Purpose: The author's stated purpose is to emphasize the clinical elements of the practice of breast imaging. This book may fill a niche, particularly as a teaching tool for residents, by taking them through the evaluation of patients with breast imaging abnormalities in a step-by-step fashion that mimics the daily practice of breast imaging radiologists. From this standpoint, the book meets the author's objectives.
Audience: The content is appropriate for radiology residents.

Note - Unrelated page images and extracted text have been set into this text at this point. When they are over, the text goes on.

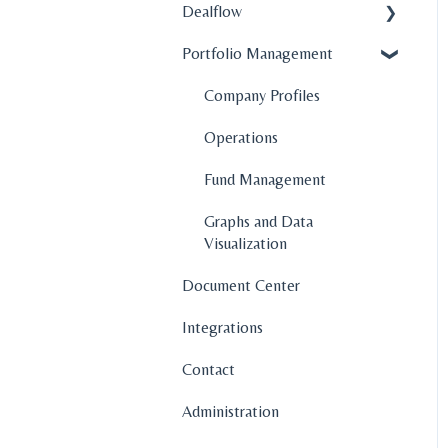
Dealflow
Portfolio Management
Administration
Company Profiles
Company Profiles
How To's
Operations
Features
Fund Management
Graphs and Data
Visualization
Document Center
Integrations
Contact
Administration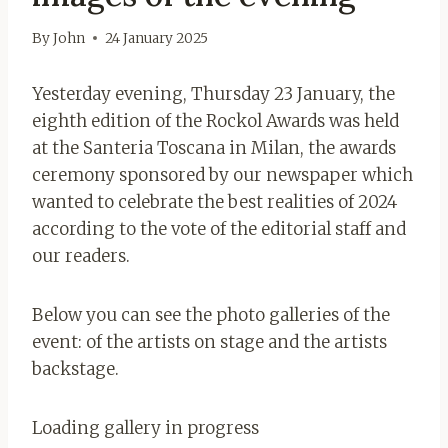
By
John
24 January 2025
Yesterday evening, Thursday 23 January, the
eighth edition of the Rockol Awards was held
at the Santeria Toscana in Milan, the awards
ceremony sponsored by our newspaper which
wanted to celebrate the best realities of 2024
according to the vote of the editorial staff and
our readers.
Below you can see the photo galleries of the
event: of the artists on stage and the artists
backstage.
Loading gallery in progress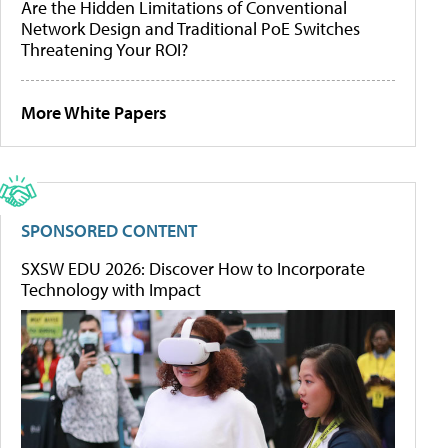
Are the Hidden Limitations of Conventional
Network Design and Traditional PoE Switches
Threatening Your ROI?
More White Papers
SPONSORED CONTENT
SXSW EDU 2026: Discover How to Incorporate
Technology with Impact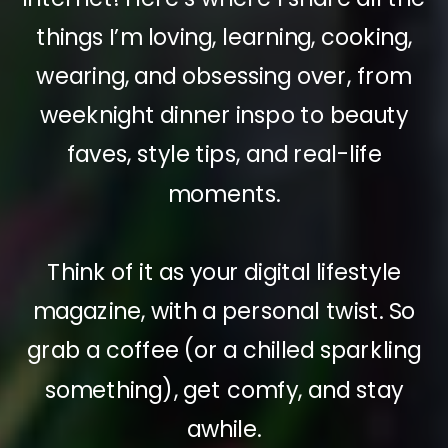
things I’m loving, learning, cooking,
wearing, and obsessing over, from
weeknight dinner inspo to beauty
faves, style tips, and real-life
moments.
Think of it as your digital lifestyle
magazine, with a personal twist. So
grab a coffee (or a chilled sparkling
something), get comfy, and stay
awhile.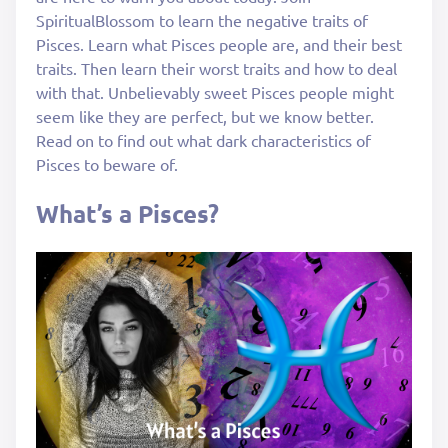
SpiritualBlossom to learn the negative traits of
Pisces. Learn what Pisces people are, and their best
traits. Then learn their worst traits and how to deal
with that. Unbelievably sweet Pisces people might
seem like they are perfect, but we know better.
Read on to find out what dark characteristics of
Pisces to beware of.
What’s a Pisces?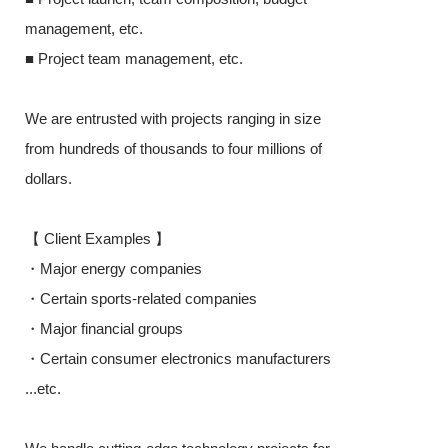
management, etc.
■ Project tea
■ Project team management, etc.
We are entruste
We are entrusted with projects ranging in size
from hundreds o
from hundreds of thousands to four millions of
dollars.
dollars.
【 Client Exa
【 Client Examples 】
・Major energ
・Major energy companies
・Certain spor
・Certain sports-related companies
・Major financi
・Major financial groups
・Certain cons
・Certain consumer electronics manufacturers
...etc.
...etc.
We handle cutt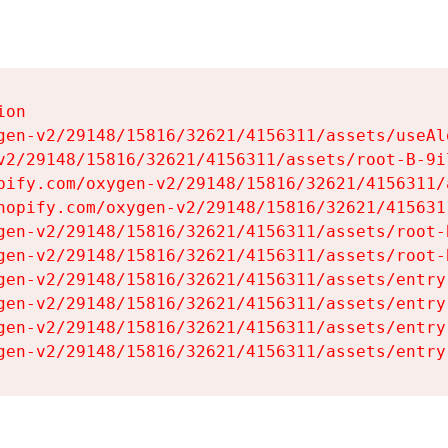
on

gen-v2/29148/15816/32621/4156311/assets/useAl
v2/29148/15816/32621/4156311/assets/root-B-9il
pify.com/oxygen-v2/29148/15816/32621/4156311/
hopify.com/oxygen-v2/29148/15816/32621/415631
gen-v2/29148/15816/32621/4156311/assets/root-B
gen-v2/29148/15816/32621/4156311/assets/root-B
gen-v2/29148/15816/32621/4156311/assets/entry
gen-v2/29148/15816/32621/4156311/assets/entry
gen-v2/29148/15816/32621/4156311/assets/entry
gen-v2/29148/15816/32621/4156311/assets/entry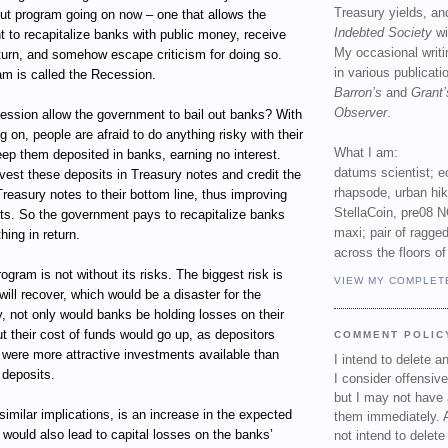
Treasury yields, an
out program going on now – one that allows the
Indebted Society
wi
 to recapitalize banks with public money, receive
My occasional writ
return, and somehow escape criticism for doing so.
in various publicat
am is called the Recession.
Barron’s
and
Grant’
Observer
.
ssion allow the government to bail out banks? With
g on, people are afraid to do anything risky with their
What I am:
ep them deposited in banks, earning no interest.
datums scientist; e
vest these deposits in Treasury notes and credit the
rhapsode, urban hi
Treasury notes to their bottom line, thus improving
StellaCoin, pre08 N
ets. So the government pays to recapitalize banks
maxi; pair of ragged
hing in return.
across the floors of
ogram is not without its risks. The biggest risk is
VIEW MY COMPLET
ill recover, which would be a disaster for the
, not only would banks be holding losses on their
t their cost of funds would go up, as depositors
COMMENT POLIC
e were more attractive investments available than
I intend to delete 
 deposits.
I consider offensive
but I may not have 
 similar implications, is an increase in the expected
them immediately. A
t would also lead to capital losses on the banks’
not intend to delet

Features: The book covers the spectrum of breast pathology encountered in breast imaging. The strength of the book lies in its sequential approach to patient management from detection to diagnosis. Rather than divide the material into pathologic categories (DCIS, invasive carcinoma, etc.) or distinct imaging findings (calcifications, masses, architectural distortion, etc.), the author takes readers through the material one patient at a time. Both findings that are characteristically benign based on imaging and findings suspicious for carcinoma are covered. The fact that the book mimics the daily practice of the radiologist engaged in breast imaging is somewhat unique in this field. This perspective also contributes to one of the shortcomings of the book. Because of the organization, the reader is frequently forced to flip back to relevant images that are referred to later in the text. This limits the usefulness of the book as a teaching file and is occasionally even frustrating. Early in the book, the author cautions the reader to expect repetition. This caveat is warranted as there are some instances where multiple paragraphs are repeated in different cases with little alteration. On the plus side, the images are excellent, particularly the mammograms. The author also makes use of MRI, a modality that is assuming an increasingly frequent role in the imaging of breast abnormalities, as she outlines the imaging management of patients.
Assessment: This book is probably most useful to residents or, perhaps, radiologists very early in practice who feel they need to gain confidence in managing patients with breast imaging findings. The author's other teaching file book (Breast Imaging Companion, 2nd edition (Lippincott Williams & Wilkins, 2001)) may be more helpful (and possibly more efficient) as a traditional teaching file, however.